**EXERCISE DETAILS:**
An exact reproduction of the records is required. Images must be left out.

Dataset entries:
====================

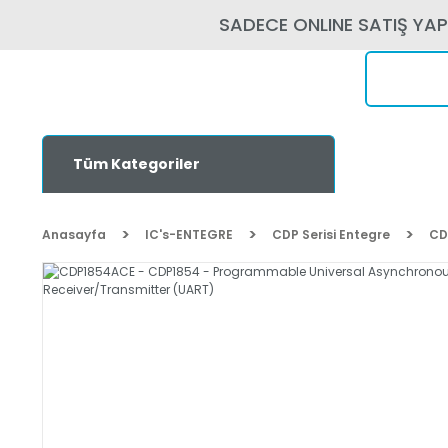
SADECE ONLINE SATIŞ YA
Tüm Kategoriler
Anasayfa
IC's-ENTEGRE
CDP Serisi Entegre
CD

====================

**RESULT OF THE EXERCISE:**
SADECE ONLINE SATIŞ YA
Tüm Kategoriler
Anasayfa
IC's-ENTEGRE
CDP Serisi Entegre
CD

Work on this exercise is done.